Il se lève en grognant puis se met un élastique dans la bouche et rassemble ses cheveux.

— Tu me lâches ?

— Non, je vais passer un coup de fil à un pote qu'a les clés du 7007.

* * *

Un septième étage près de la mairie du XIXe, pas loin des Buttes-Chaumont. Le gars n'est pas là et ça fait presque une heure qu'on l'attend dans la cage d'escalier en gardant une main sur la minuterie qui découpe le temps en tranches de lumière de trois minutes. Jean-Marc a eu tout le loisir de me raconter ce qu'il allait faire pendant ce week-end bonus à New York City. Il m'a extorqué un jour de plus, un vol en classe affaire, et un petit peu d'argent de poche pour faire la tournée des boîtes, parce que là-bas, il paye son écot, comme tout le monde, et ça le dépayse. Malgré tout, je me plais à penser qu'il n'aurait pas rendu ce service au premier venu. Et qu'il le fait, aussi, parce que je suis un peu moi, une espèce d'Antoine qui joue les méchants par procuration et les détectives aux petits pieds.

A force d'attendre dans le silence de cet escalier en béton, tout près du vide-ordures, on finit par oublier l'heure et le dehors, on chuchote des trucs en essayant de se calmer, de penser à autre chose. Jean-Marc est là, vautré sur les marches qui lui cassent les reins.

— Tu sais, Antoine... New York, c'est un truc spécial, pour moi. C'est la seule ville qui fasse des pantalons à ma taille. Quand je rentre dans un magasin on me regarde comme un client, quand je me balade dans la rue on me regarde plus du tout, et ça repose. Ils laissent une place aux bizarres, à tous les hors gabarit. C'est leur côté king size. Des comme moi, ils en ont.

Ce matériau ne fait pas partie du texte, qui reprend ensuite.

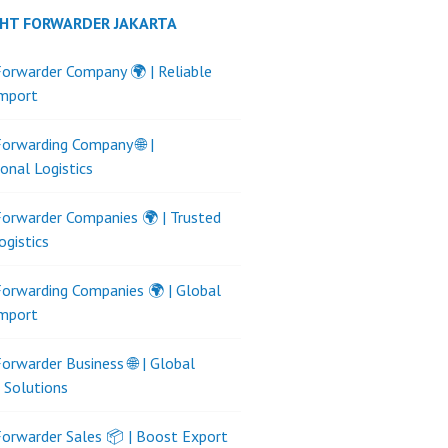
GHT FORWARDER JAKARTA
Forwarder Company 🌍 | Reliable
Import
Forwarding Company 🌐 |
ional Logistics
Forwarder Companies 🌍 | Trusted
ogistics
Forwarding Companies 🌍 | Global
Import
Forwarder Business 🌐 | Global
s Solutions
Forwarder Sales 📦 | Boost Export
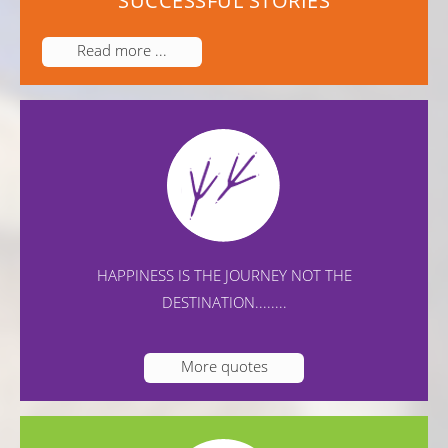
SUCCESSFUL STORIES
Read more ...
HAPPINESS IS THE JOURNEY NOT THE
DESTINATION........
More quotes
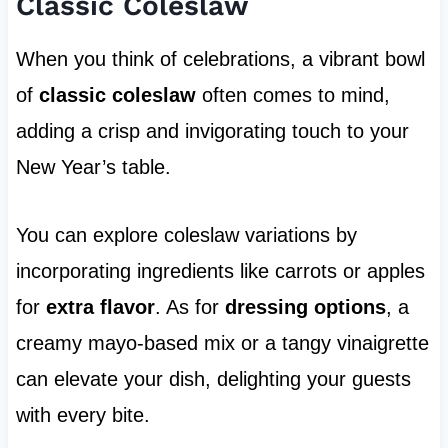
Classic Coleslaw
When you think of celebrations, a vibrant bowl
of
classic coleslaw
often comes to mind,
adding a crisp and invigorating touch to your
New Year’s table.
You can explore coleslaw variations by
incorporating ingredients like carrots or apples
for
extra flavor
. As for
dressing options
, a
creamy mayo-based mix or a tangy vinaigrette
can elevate your dish, delighting your guests
with every bite.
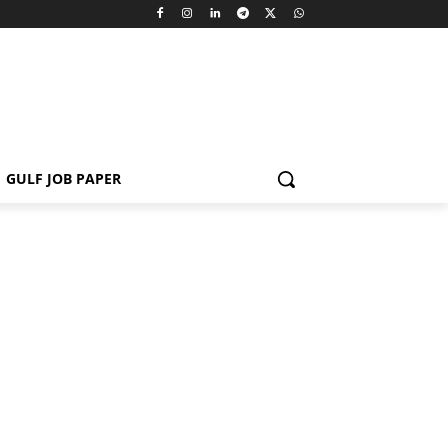
GULF JOB PAPER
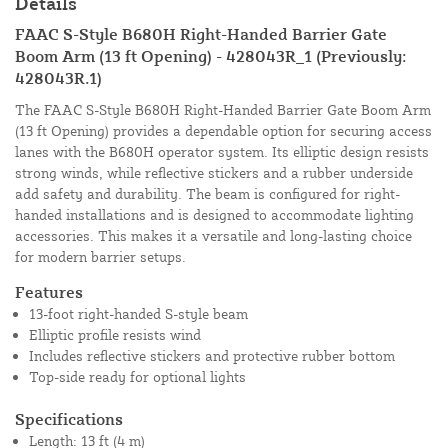
Details
FAAC S-Style B680H Right-Handed Barrier Gate
Boom Arm (13 ft Opening) - 428043R_1 (Previously:
428043R.1)
The FAAC S-Style B680H Right-Handed Barrier Gate Boom Arm
(13 ft Opening) provides a dependable option for securing access
lanes with the B680H operator system. Its elliptic design resists
strong winds, while reflective stickers and a rubber underside
add safety and durability. The beam is configured for right-
handed installations and is designed to accommodate lighting
accessories. This makes it a versatile and long-lasting choice
for modern barrier setups.
Features
13-foot right-handed S-style beam
Elliptic profile resists wind
Includes reflective stickers and protective rubber bottom
Top-side ready for optional lights
Specifications
Length: 13 ft (4 m)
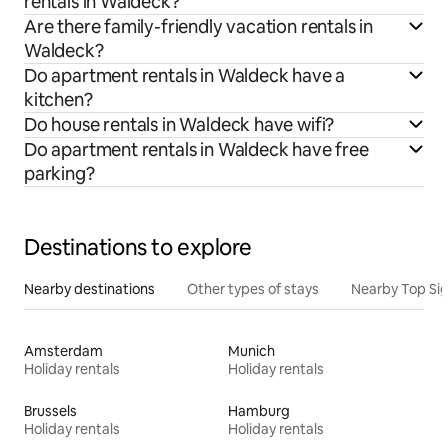
rentals in Waldeck?
Are there family-friendly vacation rentals in
Waldeck?
Do apartment rentals in Waldeck have a
kitchen?
Do house rentals in Waldeck have wifi?
Do apartment rentals in Waldeck have free
parking?
Destinations to explore
Nearby destinations
Other types of stays
Nearby Top Si
Amsterdam
Munich
Holiday rentals
Holiday rentals
Brussels
Hamburg
Holiday rentals
Holiday rentals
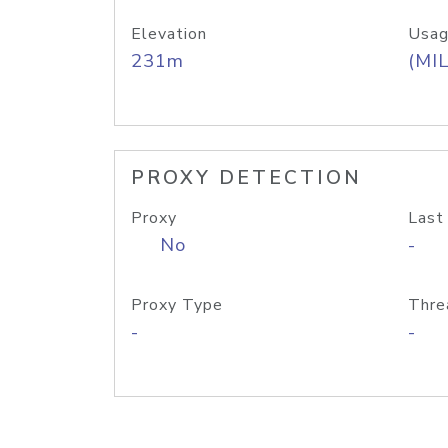
Elevation
Usag
231m
(MIL
PROXY DETECTION
Proxy
Last
No
-
Proxy Type
Thre
-
-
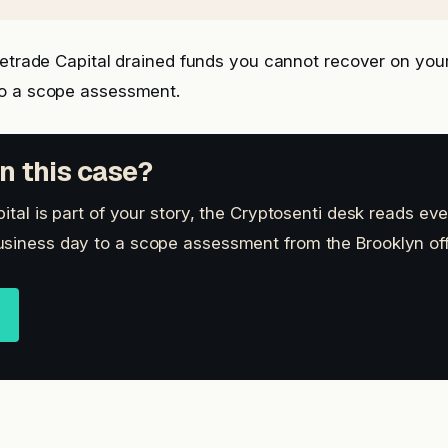
letrade Capital drained funds you cannot recover on yo
o a scope assessment.
n this case?
pital is part of your story, the Cryptosenti desk reads eve
siness day to a scope assessment from the Brooklyn off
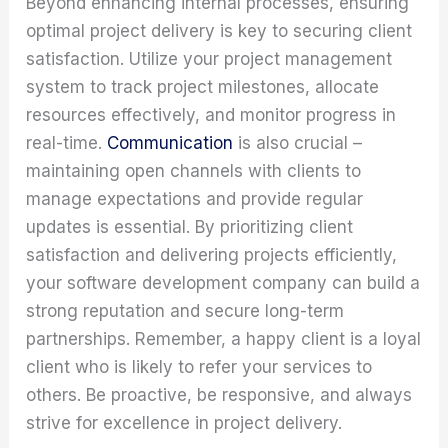
Beyond enhancing internal processes, ensuring
optimal project delivery is key to securing client
satisfaction. Utilize your project management
system to track project milestones, allocate
resources effectively, and monitor progress in
real-time.
Communication
is also crucial –
maintaining open channels with clients to
manage expectations and provide regular
updates is essential. By prioritizing client
satisfaction and delivering projects efficiently,
your software development company can build a
strong reputation and secure long-term
partnerships. Remember, a happy client is a loyal
client who is likely to refer your services to
others. Be proactive, be responsive, and always
strive for excellence in project delivery.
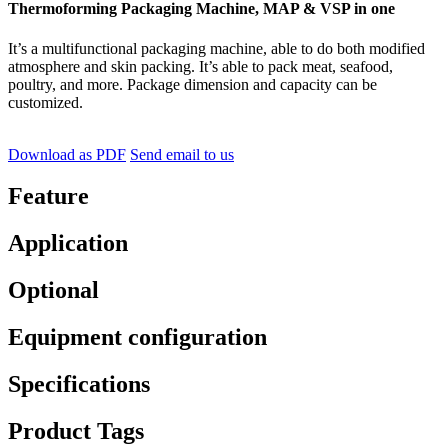
Thermoforming Packaging Machine, MAP & VSP in one
It’s a multifunctional packaging machine, able to do both modified
atmosphere and skin packing. It’s able to pack meat, seafood,
poultry, and more. Package dimension and capacity can be
customized.
Download as PDF
Send email to us
Feature
Application
Optional
Equipment configuration
Specifications
Product Tags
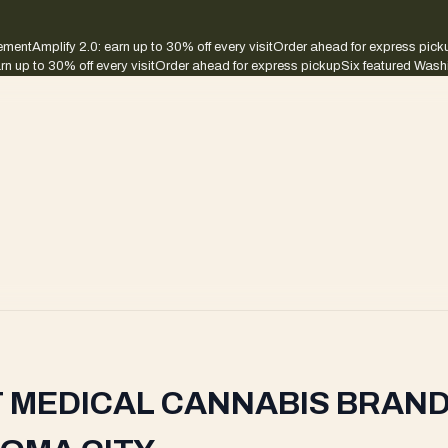
sement
Amplify 2.0: earn up to 30% off every visit
Order ahead for express pick
rn up to 30% off every visit
Order ahead for express pickup
Six featured Wash
T MEDICAL CANNABIS BRAND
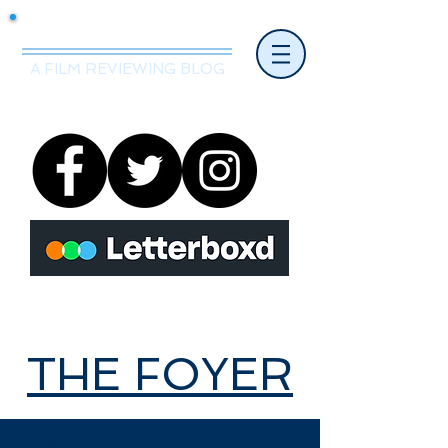
Mr.Nice Guy Reviews
A FILM REVIEWING BLOG
THE FOYER
THE FOYER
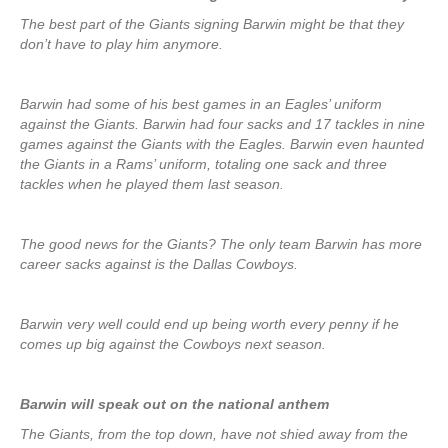
The best part of the Giants signing Barwin might be that they
don’t have to play him anymore.
Barwin had some of his best games in an Eagles’ uniform
against the Giants. Barwin had four sacks and 17 tackles in nine
games against the Giants with the Eagles. Barwin even haunted
the Giants in a Rams’ uniform, totaling one sack and three
tackles when he played them last season.
The good news for the Giants? The only team Barwin has more
career sacks against is the Dallas Cowboys.
Barwin very well could end up being worth every penny if he
comes up big against the Cowboys next season.
Barwin will speak out on the national anthem
The Giants, from the top down, have not shied away from the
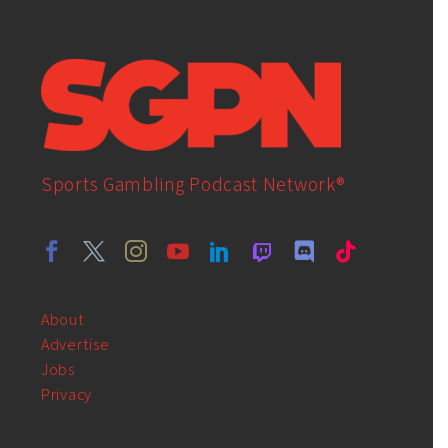
Sports Gambling Podcast Network®
About
Advertise
Jobs
Privacy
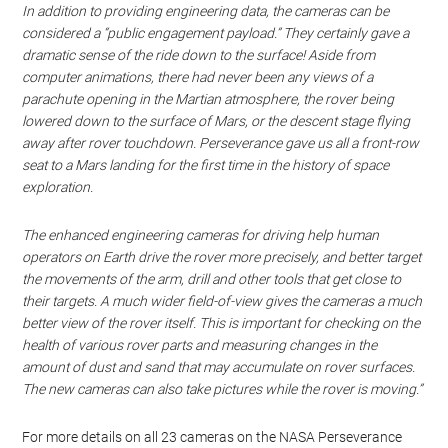
In addition to providing engineering data, the cameras can be
considered a “public engagement payload.” They certainly gave a
dramatic sense of the ride down to the surface! Aside from
computer animations, there had never been any views of a
parachute opening in the Martian atmosphere, the rover being
lowered down to the surface of Mars, or the descent stage flying
away after rover touchdown. Perseverance gave us all a front-row
seat to a Mars landing for the first time in the history of space
exploration.
The enhanced engineering cameras for driving help human
operators on Earth drive the rover more precisely, and better target
the movements of the arm, drill and other tools that get close to
their targets. A much wider field-of-view gives the cameras a much
better view of the rover itself. This is important for checking on the
health of various rover parts and measuring changes in the
amount of dust and sand that may accumulate on rover surfaces.
The new cameras can also take pictures while the rover is moving.”
For more details on all 23 cameras on the NASA Perseverance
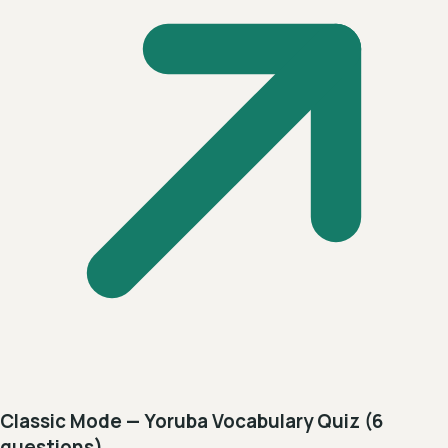
Classic Mode — Yoruba Vocabulary Quiz (6
questions)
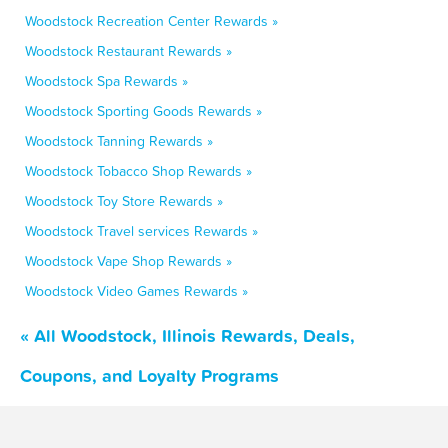
Woodstock Recreation Center Rewards »
Woodstock Restaurant Rewards »
Woodstock Spa Rewards »
Woodstock Sporting Goods Rewards »
Woodstock Tanning Rewards »
Woodstock Tobacco Shop Rewards »
Woodstock Toy Store Rewards »
Woodstock Travel services Rewards »
Woodstock Vape Shop Rewards »
Woodstock Video Games Rewards »
« All Woodstock, Illinois Rewards, Deals,
Coupons, and Loyalty Programs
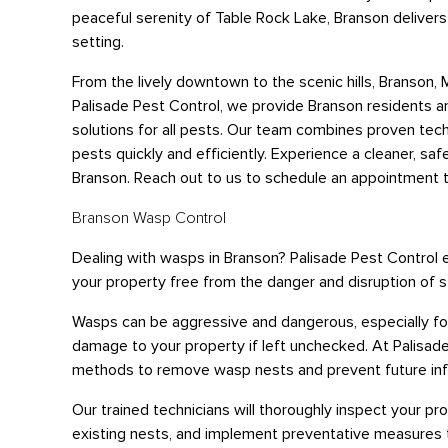
peaceful serenity of Table Rock Lake, Branson deliver
setting.
From the lively downtown to the scenic hills, Branson,
Palisade Pest Control, we provide Branson residents 
solutions for all pests. Our team combines proven tec
pests quickly and efficiently. Experience a cleaner, saf
Branson. Reach out to us to schedule an appointment 
Branson Wasp Control
Dealing with wasps in Branson? Palisade Pest Control
your property free from the danger and disruption of s
Wasps can be aggressive and dangerous, especially for 
damage to your property if left unchecked. At Palisad
methods to remove wasp nests and prevent future inf
Our trained technicians will thoroughly inspect your pr
existing nests, and implement preventative measures 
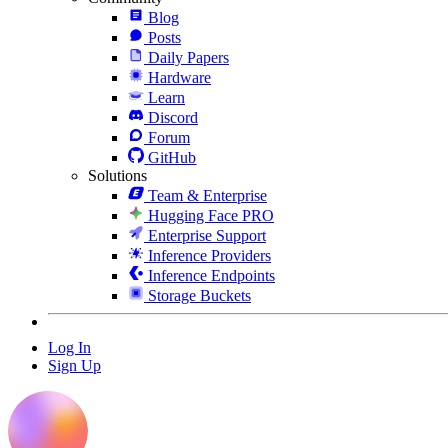
Blog
Posts
Daily Papers
Hardware
Learn
Discord
Forum
GitHub
Solutions
Team & Enterprise
Hugging Face PRO
Enterprise Support
Inference Providers
Inference Endpoints
Storage Buckets
Log In
Sign Up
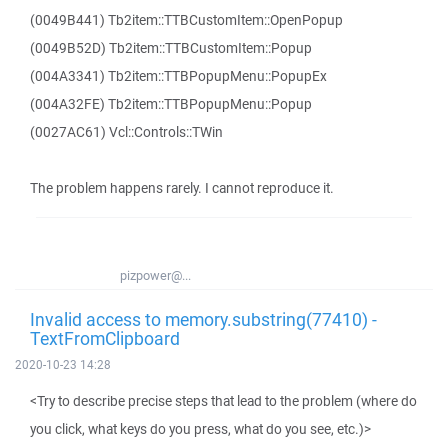
(0049B441) Tb2item::TTBCustomItem::OpenPopup
(0049B52D) Tb2item::TTBCustomItem::Popup
(004A3341) Tb2item::TTBPopupMenu::PopupEx
(004A32FE) Tb2item::TTBPopupMenu::Popup
(0027AC61) Vcl::Controls::TWin
The problem happens rarely. I cannot reproduce it.
pizpower@...
Invalid access to memory.substring(77410) -
TextFromClipboard
2020-10-23 14:28
<Try to describe precise steps that lead to the problem (where do
you click, what keys do you press, what do you see, etc.)>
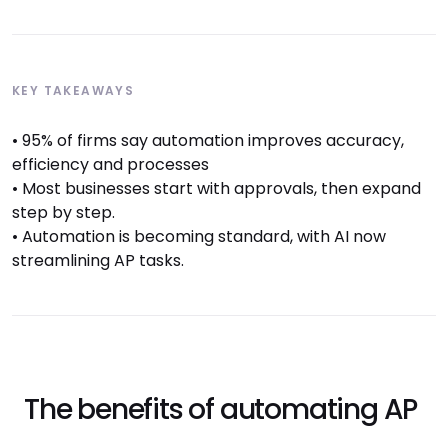
KEY TAKEAWAYS
• 95% of firms say automation improves accuracy,
efficiency and processes
• Most businesses start with approvals, then expand
step by step.
• Automation is becoming standard, with AI now
streamlining AP tasks.
The benefits of automating AP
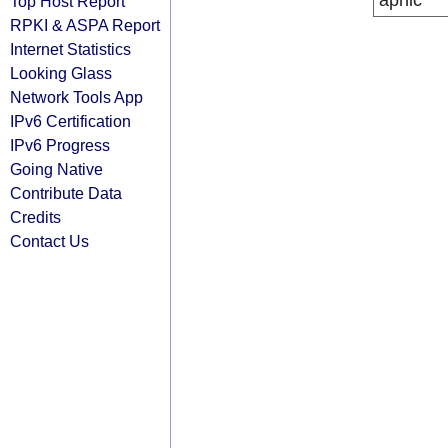
apnic
Top Host Report
RPKI & ASPA Report
Internet Statistics
Looking Glass
Network Tools App
IPv6 Certification
IPv6 Progress
Going Native
Contribute Data
Credits
Contact Us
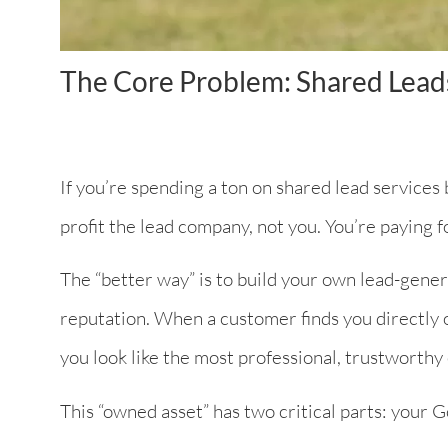
The Core Problem: Shared Lead
If you’re spending a ton on shared lead services b
profit the lead company, not you. You’re paying fo
The “better way” is to build your own lead-gener
reputation. When a customer finds you directly o
you look like the most professional, trustworthy e
This “owned asset” has two critical parts: your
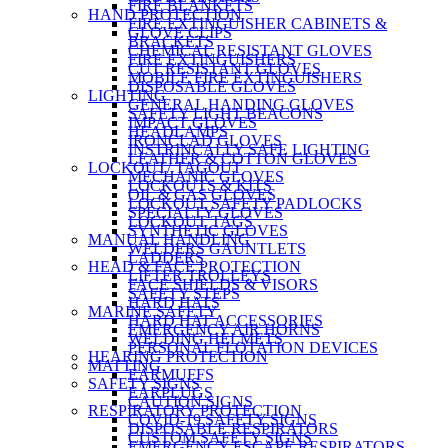
FIRE BLANKETS
HAND PROTECTION
FIRE EXTINGUISHER CABINETS &
GLOVE CLIPS
BRACKETS
CHEMICAL RESISTANT GLOVES
FIRE EXTINGUISHERS
CUT RESISTANT GLOVES
MOBILE FIRE EXTINGUISHERS
DISPOSABLE GLOVES
LIGHTING
GENERAL HANDING GLOVES
SAFETY LIGHT BEACONS
IMPACT GLOVES
HEADLAMPS
IRONCLAD GLOVES
INSTRINCALLY SAFE LIGHTING
LEATHER & COTTON GLOVES
LOCKOUT/ TAGOUT
MECHANIC GLOVES
LOCKOUTS & KITS
OIL & GAS GLOVES
LOCKOUT SAFETY PADLOCKS
SPECIALTY GLOVES
LOCKOUT TAGS
SYNTHETIC GLOVES
MANUAL HANDLING
WELDERS GAUNTLETS
LADDERS
HEAD & FACE PROTECTION
LIFTER TROLLEYS
FACE SHIELDS & VISORS
SAFETY STEPS
HARD HATS
MARINE SAFETY
HARD HAT ACCESSORIES
EMERGENCY AIR HORNS
WELDING HELMETS
PERSONAL FLOTATION DEVICES
HEARING PROTECTION
MATTING
EARMUFFS
SAFETY SIGNS
EARPLUGS
CAUTION SIGNS
RESPIRATORY PROTECTION
COVID-19 SAFETY SIGNS
DISPOSABLE RESPIRATORS
CUSTOM SAFETY SIGNS
EMERGENCY ESCAPE RESPIRATORS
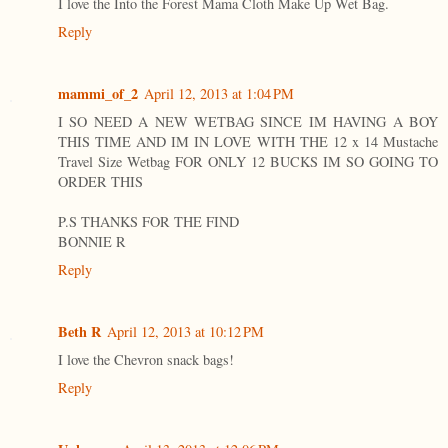
I love the Into the Forest Mama Cloth Make Up Wet Bag.
Reply
mammi_of_2
April 12, 2013 at 1:04 PM
I SO NEED A NEW WETBAG SINCE IM HAVING A BOY
THIS TIME AND IM IN LOVE WITH THE 12 x 14 Mustache
Travel Size Wetbag FOR ONLY 12 BUCKS IM SO GOING TO
ORDER THIS
P.S THANKS FOR THE FIND
BONNIE R
Reply
Beth R
April 12, 2013 at 10:12 PM
I love the Chevron snack bags!
Reply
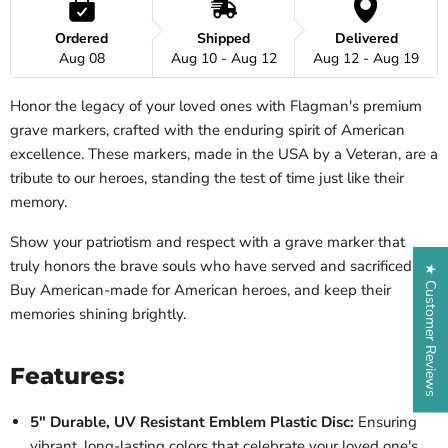
Ordered
Shipped
Delivered
Aug 08
Aug 10 - Aug 12
Aug 12 - Aug 19
Honor the legacy of your loved ones with Flagman's premium
grave markers, crafted with the enduring spirit of American
excellence. These markers, made in the USA by a Veteran, are a
tribute to our heroes, standing the test of time just like their
memory.
Show your patriotism and respect with a grave marker that
truly honors the brave souls who have served and sacrificed.
★ Customer Reviews
Buy American-made for American heroes, and keep their
memories shining brightly.
Features:
5" Durable, UV Resistant Emblem Plastic Disc:
Ensuring
vibrant, long-lasting colors that celebrate your loved one's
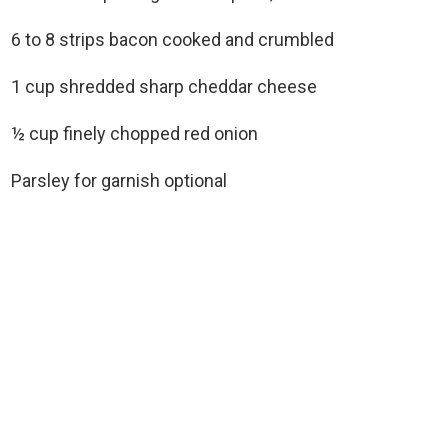
6 to 8 strips bacon cooked and crumbled
1 cup shredded sharp cheddar cheese
½ cup finely chopped red onion
Parsley for garnish optional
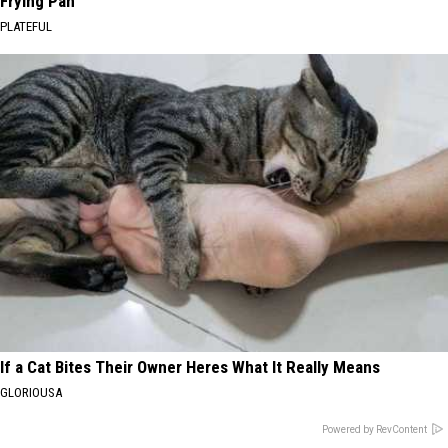
Frying Pan
PLATEFUL
If a Cat Bites Their Owner Heres What It Really Means
GLORIOUSA
Powered by RevContent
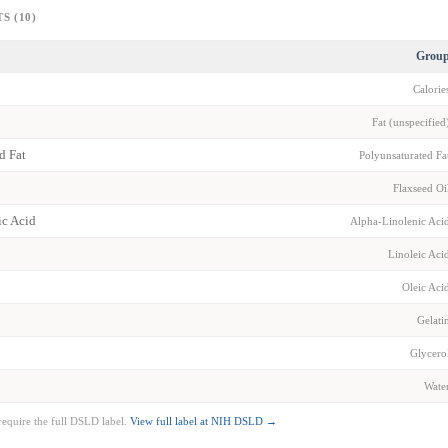
S (10)
Grou
Calorie
Fat (unspecified
d Fat
Polyunsaturated Fa
Flaxseed Oi
ic Acid
Alpha-Linolenic Aci
Linoleic Aci
Oleic Aci
Gelati
Glycero
Wate
require the full DSLD label.
View full label at NIH DSLD →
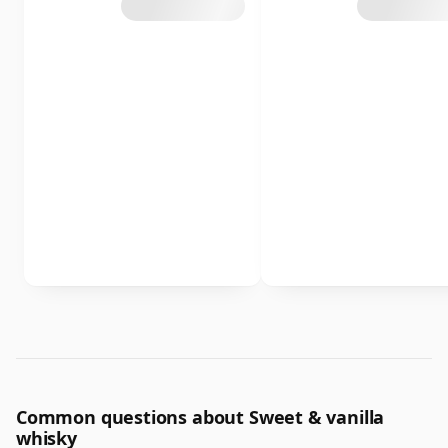
Common questions about Sweet & vanilla
whisky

— Tu dis ça mais t'aimes bien le petit air inquiet du quidam qui traverse la rue pour te laisser le trottoir entier.

— Tu crois ?...


On a parlé, longtemps. Puis on s'est murés dans le silence, par ennui, j'ai même cessé d'appuyer sur la minuterie. J'ai gardé une oreille vers l'ascenseur.

Pour m'évader de cette cage d'escalier froide et nue, je repense à tout ce confort qui m'attend, cet été. Qui nous attend, Bertrand et moi. Notre combine pour partir en vacances sans quitter Paris. Durant l'exode estival, des gens nous laissent les clés de leur appartement. Et pas par grandeur d'âme, non, ils se sentent sécurisés à l'idée qu'on relèvera le courrier, qu'on le réexpédira, qu'on nourrira les chats, qu'on sortira les chiens, qu'on aérera, qu'on s'occupera des plantes avec amour, et qu'on répondra au téléphone, soit pour transmettre les messages urgents, soit pour éloigner d'éventuels cambrioleurs qui bossent dur pendant la période. Tout le monde est content, l'été dernier nous avons même eu du mal à satisfaire la demande, on s'est partagé le boulot. Le parasitage utile. On assure nos prestations avec un zélé inouï, et on se vautre dans les lits, on se repose, on tape dans les congélateurs qu'on nous laisse pleins, on fait des économies, et avec nos points de chute disséminés un peu partout, on ne prend plus un seul taxi. En attendant le second mois chaud de l'année, septembre et ses inaugurations, ses réouvertures. De quoi faire le plein de Champagne en attendant les heures noires et la bise automnale.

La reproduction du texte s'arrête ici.